Jalaluddin Haqqani, the founder of the Afghanistan and Pakistan-based Haqqani Network, is dead, the Taliban announced on Monday. Taliban spokesman Zabihullah Mujahid announced Haqqani’s death — the first time the reclusive Haqqani Network founder’s death, which has often been rumored, was officially confirmed. Pakistani journalist Hamid Mir noted on Twitter that “family sources” had also confirmed his death.
“Minister of Frontiers during the reign of Islamic Emirate and member of the Leadership Council, the esteemed Al-Haj Mawlawi Jalaluddin Haqqani has passed away after a long battle with illness,” the Taliban statement, released by Mujahid, noted.

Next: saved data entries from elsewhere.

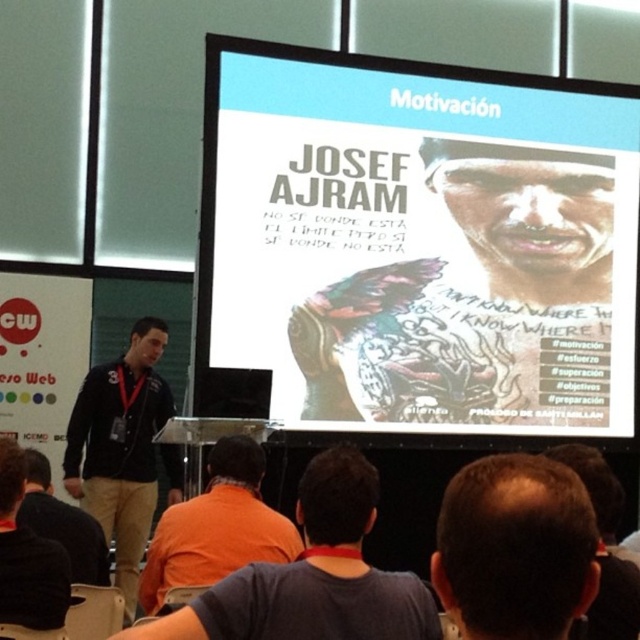 The height and width of the screenshot is (640, 640). What do you see at coordinates (515, 548) in the screenshot? I see `dark brown hair at upper center` at bounding box center [515, 548].

Identify the location of dark brown hair at upper center. (515, 548).

Is point (580, 515) positioned before point (188, 529)?

Yes, it is in front of point (188, 529).

The height and width of the screenshot is (640, 640). In order to click on dark brown hair at upper center in this screenshot , I will do (x=515, y=548).

Between point (237, 387) and point (13, 451), which one is positioned behind?

The point (237, 387) is behind.

Is point (426, 109) more distant than point (4, 504)?

Yes.

At what (x,y) coordinates should I click in order to perform the action: click on white glossy projection screen at upper center. Please return your answer as a coordinate pair (x, y). This screenshot has height=640, width=640. Looking at the image, I should click on (417, 244).

Between orange fabric shirt at lower center and black fabric jacket at left, which one has less height?

orange fabric shirt at lower center

Does orange fabric shirt at lower center have a greater height compared to black fabric jacket at left?

In fact, orange fabric shirt at lower center may be shorter than black fabric jacket at left.

Image resolution: width=640 pixels, height=640 pixels. I want to click on orange fabric shirt at lower center, so click(x=314, y=576).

The Taliban’s statement announcing Haqqani’s death underlined his role in uniting in the Taliban. “The actions and exploits of Haqqani Sahib and his untiring efforts to keep the Islamic Emirate united in the face of American invasion are golden chapters of history which future Islamic generations shall forever be proud of,” the statement said.
The Taliban’s announcement gave no particular details about when Haqqani died, but he had known to be ill and largely uninvolved in recent years in directing the network’s operations, which had been overtaken by his son and Taliban deputy emir Sirajuddin Haqqani.
Given Sirajuddin’s role, his father’s death will operationally mean little for the Haqqani Network. Instead, the group may feel it necessary to stage a major attack against U.S. interests in the region to demonstrate its vitality even as its founder died.
Following the Soviet Union’s invasion of Afghanistan, the United States had found an ally in Jalaluddin Haqqani, who quickly emerged as an important node in the anti-Soviet Afghan resistance. Today, the U.S. government considers the Haqqani Network, the group that Jalaluddin founded, a terrorist network. Thirteen leaders involved with the network are designated as global terrorists.
Haqqani’s main tactical legacy in Afghanistan is ignominious: He is largely credited with introducing suicide bombings as a tactic to the Afghanistan-Pakistan region. Suicide attacks have become a mainstay in tactics employed by the Taliban and its many offshoots. The Islamic State, meanwhile, has also adopted the tactic in Afghanistan.
Since 2012, the Haqqani Network has emerged as a major point of focus for the United States in the Afghanistan-Pakistan region though the group had worked since the U.S. invasion of Afghanistan in 2001 to counter the United States. In particular, Washington has demanded that Pakistan take stronger action against the group, which it maintains enjoys safe haven in Pakistani territory.
In 2015, Pakistan moved to designate the Haqqani Network a banned group under its National Action Plan counterterrorism scheme. The United Kingdom and Canada also consider the Haqqani Network a terrorist group.